Job 1 is to provide more reliable programmatic information to the Secretary of Defense, so he and his staff can figure out how to pull the Pentagon out of its death spiral.  The only incentive to force this is to put the entire core budget at “risk,” say by placing the core (non-war related)  budget on a downward sloping glide path of 2 to 4% per year (in current as opposed to inflation-adjusted dollars) until the Pentagon can produce auditable books. That would simply bring it into compliance with Chief Financial Officers Act of 1990 and the Accountability and Appropriations Clauses of the Constitution. Given that every member of the Defense Department has taken a sacred oath to protect the Constitution, making the Pentagon conform to the requirements of the Constitution is hardly an onerous requirement.
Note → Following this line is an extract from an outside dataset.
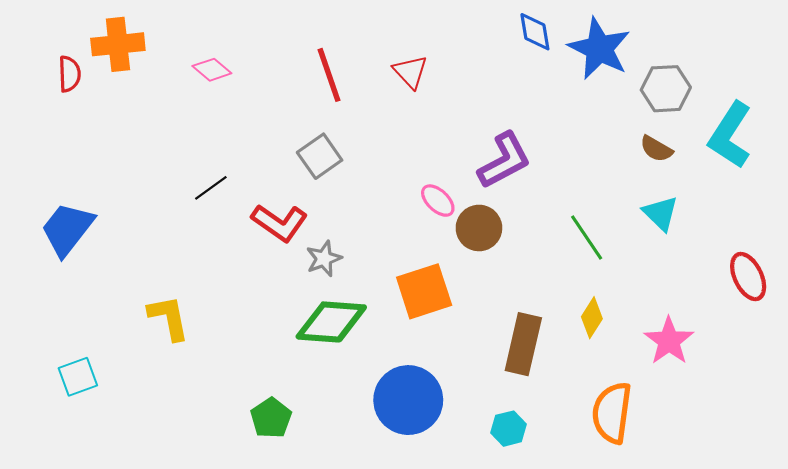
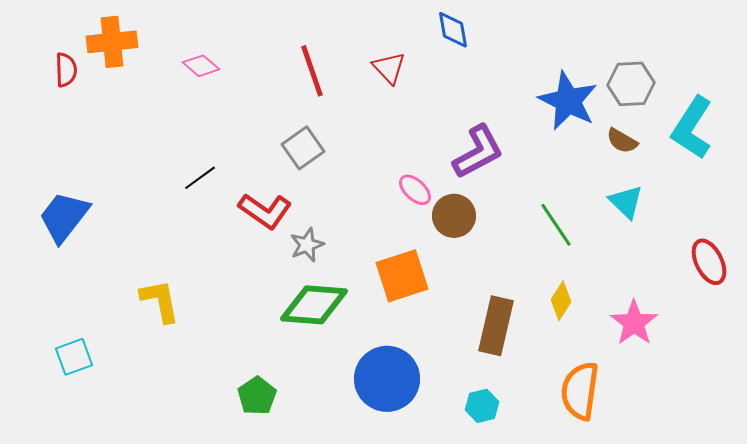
blue diamond: (535, 32) -> (453, 30), moved
blue star: (599, 49) -> (568, 101), moved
Only with cleaner books can serious policy-making and strategic planning begin.  Readers interested in a short primer written by defense insiders, with over 400 years of collective experience, on how to think about defense and what kinds of changes can and should be made once we have reliable information are referred to the The Pentagon Labyrinth: 10 Short Essays to Help You Through It.

Who knows, if we can force the Pentagon to think before it spends, the United States might be able to field a military that meets the threats it faces at a cost the nation can afford.